● **TASK INSTRUCTIONS**: Read the records that follow and state how many lines hold "streaming", adding nothing else.

Pixel coordinate grounding data

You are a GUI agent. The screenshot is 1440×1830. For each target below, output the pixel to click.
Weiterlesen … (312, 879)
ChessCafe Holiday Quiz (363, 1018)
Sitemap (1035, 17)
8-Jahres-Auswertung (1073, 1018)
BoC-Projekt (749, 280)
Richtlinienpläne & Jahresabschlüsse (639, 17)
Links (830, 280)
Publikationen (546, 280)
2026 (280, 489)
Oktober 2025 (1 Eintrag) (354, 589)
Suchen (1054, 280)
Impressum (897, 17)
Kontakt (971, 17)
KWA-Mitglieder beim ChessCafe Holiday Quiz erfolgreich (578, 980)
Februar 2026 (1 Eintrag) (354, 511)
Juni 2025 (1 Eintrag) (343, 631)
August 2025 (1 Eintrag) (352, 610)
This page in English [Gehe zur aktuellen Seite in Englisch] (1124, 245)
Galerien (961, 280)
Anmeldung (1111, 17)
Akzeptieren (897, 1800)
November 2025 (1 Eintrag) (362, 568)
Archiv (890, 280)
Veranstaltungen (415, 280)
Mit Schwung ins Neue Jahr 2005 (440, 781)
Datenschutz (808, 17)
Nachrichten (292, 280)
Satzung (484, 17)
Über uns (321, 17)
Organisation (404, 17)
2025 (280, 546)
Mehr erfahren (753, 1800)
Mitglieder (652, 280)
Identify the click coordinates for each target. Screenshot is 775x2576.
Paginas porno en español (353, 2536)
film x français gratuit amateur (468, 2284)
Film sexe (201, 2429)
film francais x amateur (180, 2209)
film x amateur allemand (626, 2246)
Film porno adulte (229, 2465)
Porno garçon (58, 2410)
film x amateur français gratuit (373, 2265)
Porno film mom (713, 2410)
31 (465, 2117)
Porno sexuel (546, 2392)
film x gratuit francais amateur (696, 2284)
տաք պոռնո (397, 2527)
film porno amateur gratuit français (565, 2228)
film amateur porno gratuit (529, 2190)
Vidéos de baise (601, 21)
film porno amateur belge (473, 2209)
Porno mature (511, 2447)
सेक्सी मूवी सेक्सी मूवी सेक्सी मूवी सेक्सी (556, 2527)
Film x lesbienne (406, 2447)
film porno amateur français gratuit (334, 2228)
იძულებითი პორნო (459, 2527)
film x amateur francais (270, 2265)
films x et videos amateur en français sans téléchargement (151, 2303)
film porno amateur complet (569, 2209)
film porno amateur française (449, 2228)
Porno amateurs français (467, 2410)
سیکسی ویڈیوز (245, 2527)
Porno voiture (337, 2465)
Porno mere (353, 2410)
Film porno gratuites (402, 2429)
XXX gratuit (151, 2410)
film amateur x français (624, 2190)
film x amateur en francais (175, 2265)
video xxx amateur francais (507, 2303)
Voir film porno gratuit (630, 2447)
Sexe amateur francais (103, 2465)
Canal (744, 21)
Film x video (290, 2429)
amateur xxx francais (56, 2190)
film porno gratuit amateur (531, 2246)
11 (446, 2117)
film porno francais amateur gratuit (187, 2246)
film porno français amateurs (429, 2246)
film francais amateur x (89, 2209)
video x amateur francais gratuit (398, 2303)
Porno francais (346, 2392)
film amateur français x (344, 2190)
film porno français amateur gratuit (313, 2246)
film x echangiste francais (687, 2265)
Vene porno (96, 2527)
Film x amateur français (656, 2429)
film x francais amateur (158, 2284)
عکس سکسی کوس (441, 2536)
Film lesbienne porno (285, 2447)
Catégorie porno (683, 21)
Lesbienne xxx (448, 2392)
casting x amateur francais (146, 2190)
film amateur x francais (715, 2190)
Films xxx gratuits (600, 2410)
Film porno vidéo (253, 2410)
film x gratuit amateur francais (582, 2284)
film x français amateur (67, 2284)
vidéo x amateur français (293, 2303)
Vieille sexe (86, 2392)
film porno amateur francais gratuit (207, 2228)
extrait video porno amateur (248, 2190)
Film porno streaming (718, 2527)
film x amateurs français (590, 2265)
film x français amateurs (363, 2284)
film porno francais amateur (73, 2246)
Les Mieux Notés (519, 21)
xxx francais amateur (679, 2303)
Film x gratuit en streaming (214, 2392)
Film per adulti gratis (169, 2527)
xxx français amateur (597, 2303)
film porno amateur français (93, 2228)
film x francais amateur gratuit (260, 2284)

● **RESPONSE**: 2